Factors and outcomes associated with adherence to statins among patients with newly diagnosed cardiovascular disease.

作者信息

Li Jiang, Mudiganti Satish, Husby Hannah, Jones J B, Yan Xiaowei

机构信息

Sutter Health Center for Health Systems Research-West/Palo Alto Medical Foundation Research Institute, 795 El Camino Real, Ames Building, Palo Alto, CA 94301, USA.

Sutter Health Center for Health Systems Research East, 2121 North California Blvd, Suite 310, Walnut Creek, CA, 94596, USA.

出版信息

Am J Prev Cardiol. 2025 Jun 9;23:101028. doi: 10.1016/j.ajpc.2025.101028. eCollection 2025 Sep.

Abstract

BACKGROUND

Statin use is proven to be effective in lowering low-density lipoprotein cholesterol (LDL-C) levels and reducing risk of recurrent myocardial infarction, stroke, and mortality in individuals with established cardiovascular disease (CVD). We used medication dispensed data (e.g., SureScripts), which has been integrated with the electronic health record (EHR) to examine the factors and outcomes associated with adherence to statins.

METHODS

This study is a secondary data analysis using longitudinal data between 1/1/2010-10/31/2021 ( = 1486,286 over nearly 12 years) from a large community-based health system on all primary care patients aged 35 years or older when diagnosed with the first CVD two years after their first primary care visit and had new statin prescriptions on or after CVD diagnosis.
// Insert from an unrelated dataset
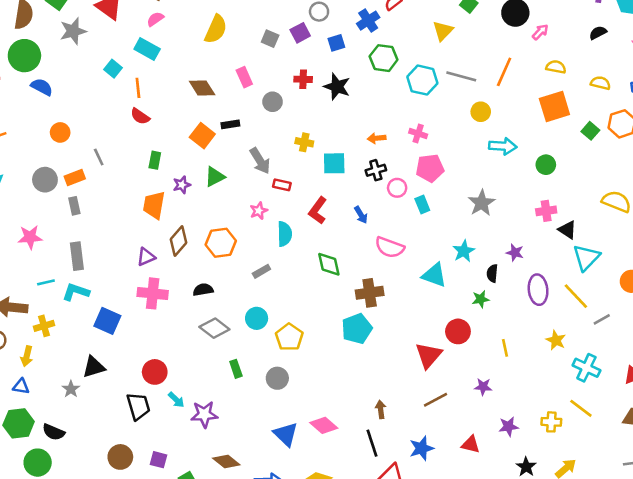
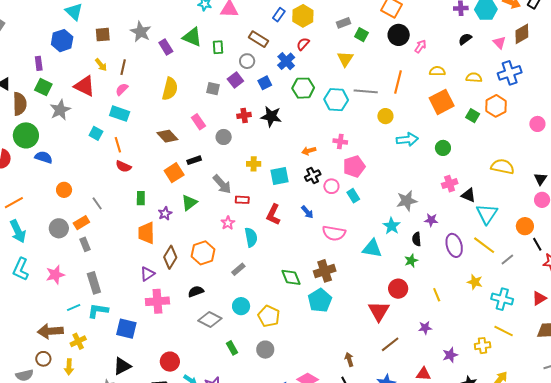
orange square: (202, 136) -> (174, 173), turned 30
gray star: (482, 203) -> (407, 201), moved, turned 30
green diamond: (329, 264) -> (291, 277), moved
Multivariable logistic regression models were used to identify the factors associated with filling the prescription and statin adherence, respectively. Survival analysis was used to assess the association between statin adherence and LDL-C control.

RESULTS

Of the 5155 patients with newly prescribed statins, a total of 3553 (68.9 %) were adherent, with insurance type, online patient portal use, race, age, statin intensity, and cardiologist visits emerging as significant predictors. Specifically, patients with PPO/FFS were less likely to fill statin prescriptions compared to those with HMO. Infrequent online patient portal use is associated with lower adherence. There is a disparity between patients race categories (Non-Hispanic Black (NHB) vs. Non-Hispanic White (NHW)) in filling the prescription and adhering to the filled prescription. Medication adherence is defined as proportion of days covered (PDC) of 80 % or greater. Adherence was positively associated with older age, high-intensity statins, and cardiologist visits. Having a visit with a cardiologist showed better adherence to the prescription and lowering of LDL values. Additionally, adhering to statins has shown a better outcome of lowering patients LDL values.

CONCLUSIONS

The findings emphasize demographic and healthcare factors in medication adherence and LDL control, suggesting tailored interventions for diverse populations, addressing disparities in insurance type, race, and online portal use, and involving cardiologists in medication management for improved medication adherence and clinical outcomes.

摘要

背景

他汀类药物的使用已被证明可有效降低低密度脂蛋白胆固醇(LDL-C)水平,并降低已确诊心血管疾病(CVD)患者复发心肌梗死、中风和死亡的风险。我们使用了已与电子健康记录(EHR)整合的药物配药数据(如SureScripts),以研究与他汀类药物依从性相关的因素和结果。

方法

本研究是一项二次数据分析,使用了来自一个大型社区卫生系统的2010年1月1日至2021年10月31日(近12年期间n = 1486286)的纵向数据,研究对象为所有35岁及以上的初级保健患者,这些患者在首次初级保健就诊两年后被诊断出患有首次CVD,并在CVD诊断时或之后有新的他汀类药物处方。多变量逻辑回归模型分别用于确定与处方配药和他汀类药物依从性相关的因素。生存分析用于评估他汀类药物依从性与LDL-C控制之间的关联。

结果

在5155例新开具他汀类药物处方的患者中,共有3553例(68.9%)依从,保险类型、在线患者门户使用情况、种族、年龄、他汀类药物强度和心脏病专家就诊次数成为显著预测因素。具体而言,与健康维护组织(HMO)患者相比,优先提供者组织/服务收费制(PPO/FFS)患者开具他汀类药物处方的可能性较小。不经常使用在线患者门户与较低的依从性相关。在处方配药和对已配药的依从性方面,不同种族类别患者(非西班牙裔黑人(NHB)与非西班牙裔白人(NHW))之间存在差异。药物依从性定义为覆盖天数比例(PDC)达到80%或更高。依从性与年龄较大、高强度他汀类药物和心脏病专家就诊次数呈正相关。就诊心脏病专家显示出对处方的更好依从性和LDL值的降低。此外,坚持服用他汀类药物显示出降低患者LDL值的更好效果。

结论

研究结果强调了药物依从性和LDL控制中的人口统计学和医疗保健因素,建议针对不同人群采取量身定制的干预措施,解决保险类型、种族和在线门户使用方面的差异,并让心脏病专家参与药物管理,以提高药物依从性和临床结果。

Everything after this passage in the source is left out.